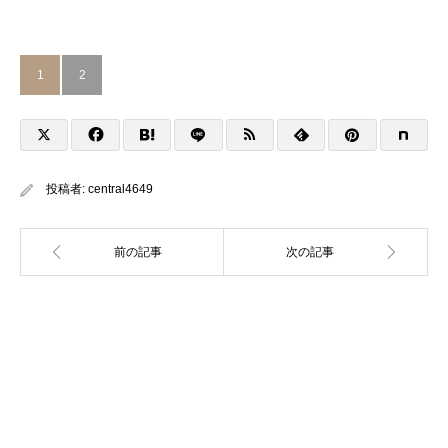
1
2
投稿者:
central4649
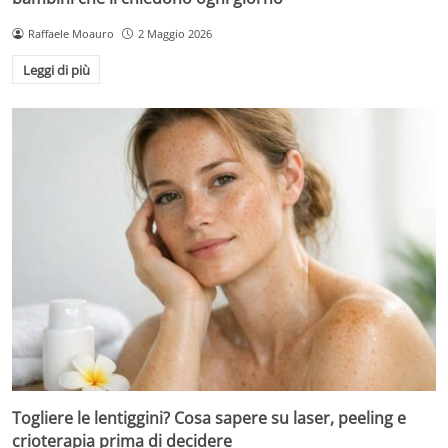
Raffaele Moauro
2 Maggio 2026
Leggi di più
Togliere le lentiggini? Cosa sapere su laser, peeling e
crioterapia prima di decidere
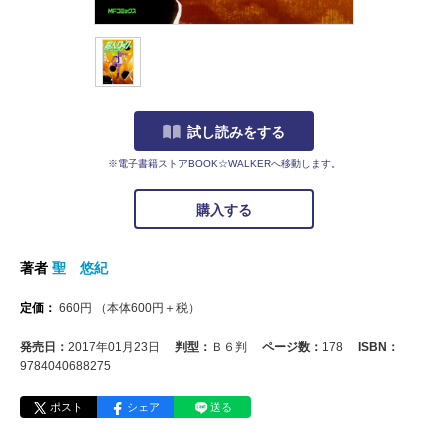
試し読みをする
※電子書籍ストアBOOK☆WALKERへ移動します。
購入する
著者
聖 悠紀
定価：
660
円
（本体
600
円＋税）
発売日：
2017年01月23日
判型：
Ｂ６判
ページ数：
178
ISBN：
9784040688275
ポスト
シェア
送る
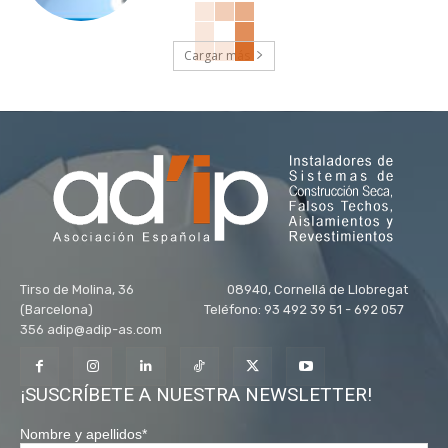
Cargar más
Tirso de Molina, 36 08940, Cornellá de Llobregat
(Barcelona) Teléfono: 93 492 39 51 - 692 057
356 adip@adip-as.com
¡SUSCRÍBETE A NUESTRA NEWSLETTER!
Nombre y apellidos
*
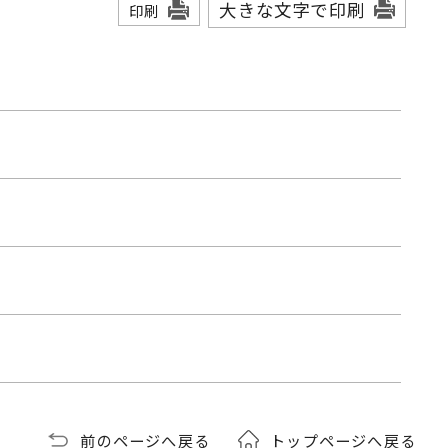
大きな文字で印刷
印刷
前のページへ戻る
トップページへ戻る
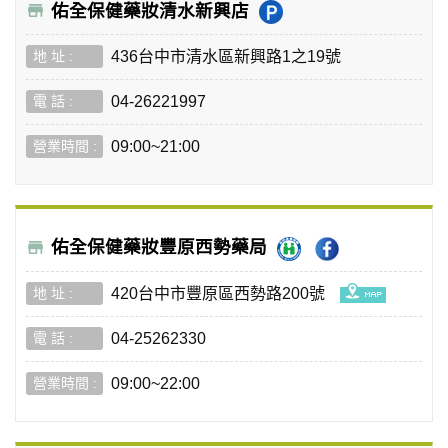
佑全保健藥妝清水新興店
436台中市清水區新興路1之19號
04-26221997
09:00~21:00
佑全保健藥妝豐原西勢藥局
420台中市豐原區西勢路200號
04-25262330
09:00~22:00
§
> Required action
Reproduce the preceding material exactly, skipping pictures.

> Written response
1
2
投稿者:
central4649
Raffaele Moauro
2 Maggio 2026
Leggi di più
Togliere le lentiggini? Cosa sapere su laser, peeling e
crioterapia prima di decidere
試し読みをする
※電子書籍ストアBOOK☆WALKERへ移動します。
購入する
著者
聖 悠紀
定価：
660
円
（本体
600
円＋税）
発売日：
2017年01月23日
判型：
Ｂ６判
ページ数：
178
ISBN：
9784040688275
ポスト
シェア
送る
Cargar más
Tirso de Molina, 36 08940, Cornellá de Llobregat
(Barcelona) Teléfono: 93 492 39 51 - 692 057
356 adip@adip-as.com
¡SUSCRÍBETE A NUESTRA NEWSLETTER!
Nombre y apellidos
*
大きな文字で印刷
印刷
前のページへ戻る
トップページへ戻る
佑全保健藥妝清水新興店
436台中市清水區新興路1之19號
04-26221997
09:00~21:00
佑全保健藥妝豐原西勢藥局
420台中市豐原區西勢路200號
04-25262330
09:00~22:00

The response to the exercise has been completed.